- Assignment: Across the data below, how many lines have the word "para" in them? Give the number and nothing else.

- Data records:

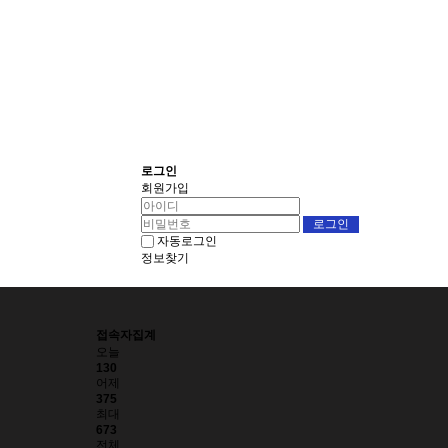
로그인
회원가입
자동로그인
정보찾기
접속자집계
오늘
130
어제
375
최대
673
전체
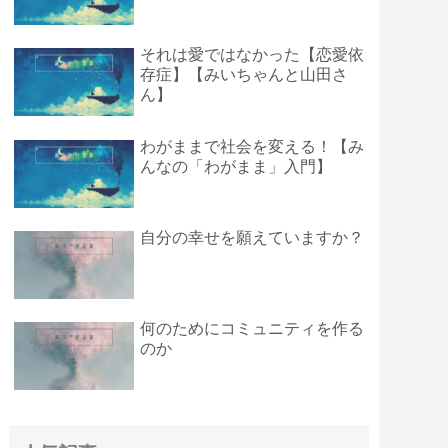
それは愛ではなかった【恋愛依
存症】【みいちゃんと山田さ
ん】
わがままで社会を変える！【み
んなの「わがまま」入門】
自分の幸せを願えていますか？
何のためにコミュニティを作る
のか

* * *

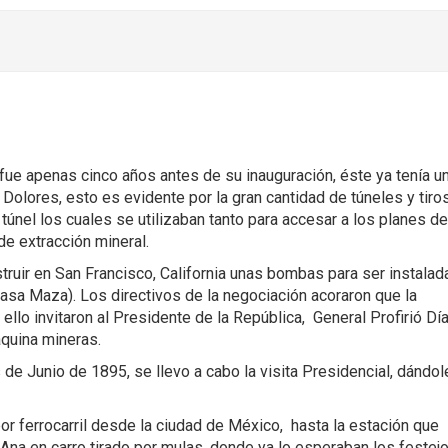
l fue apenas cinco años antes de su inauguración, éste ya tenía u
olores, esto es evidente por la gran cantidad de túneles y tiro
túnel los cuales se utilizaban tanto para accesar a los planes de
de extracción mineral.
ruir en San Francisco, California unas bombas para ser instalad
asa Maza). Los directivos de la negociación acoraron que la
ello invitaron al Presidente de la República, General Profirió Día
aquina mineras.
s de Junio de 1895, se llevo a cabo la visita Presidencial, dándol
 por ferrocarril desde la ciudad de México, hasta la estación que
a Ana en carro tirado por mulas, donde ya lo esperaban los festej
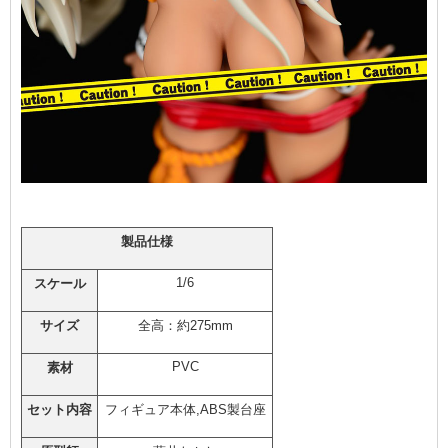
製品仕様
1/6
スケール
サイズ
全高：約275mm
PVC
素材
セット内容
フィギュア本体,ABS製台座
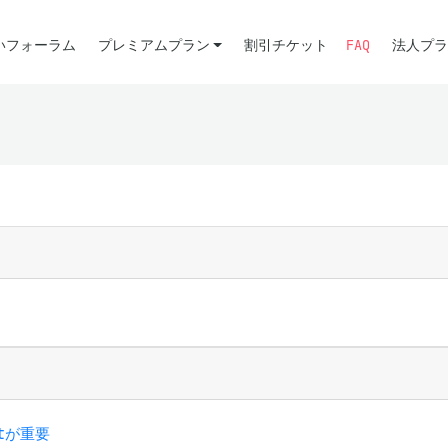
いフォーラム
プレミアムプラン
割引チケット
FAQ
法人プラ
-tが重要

- Written solution: 2